## Directions for this task
Retype the data that follows line by line, exactly, and leave its pictures out.

(Page-level text extractions)
· · ·
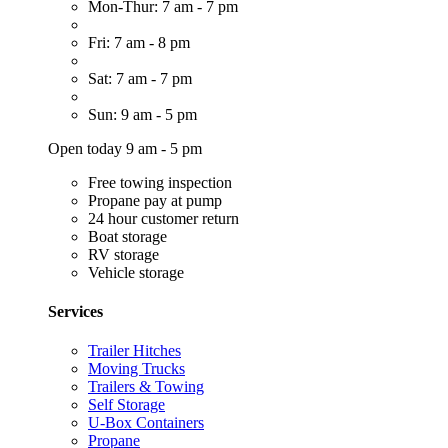
Mon-Thur: 7 am - 7 pm
Fri: 7 am - 8 pm
Sat: 7 am - 7 pm
Sun: 9 am - 5 pm
Open today 9 am - 5 pm
Free towing inspection
Propane pay at pump
24 hour customer return
Boat storage
RV storage
Vehicle storage
Services
Trailer Hitches
Moving Trucks
Trailers & Towing
Self Storage
U-Box Containers
Propane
· · ·
## Completed task
Mon-Thur: 7 am - 7 pm
Fri: 7 am - 8 pm
Sat: 7 am - 7 pm
Sun: 9 am - 5 pm
Open today 9 am - 5 pm
Free towing inspection
Propane pay at pump
24 hour customer return
Boat storage
RV storage
Vehicle storage
Services
Trailer Hitches
Moving Trucks
Trailers & Towing
Self Storage
U-Box Containers
Propane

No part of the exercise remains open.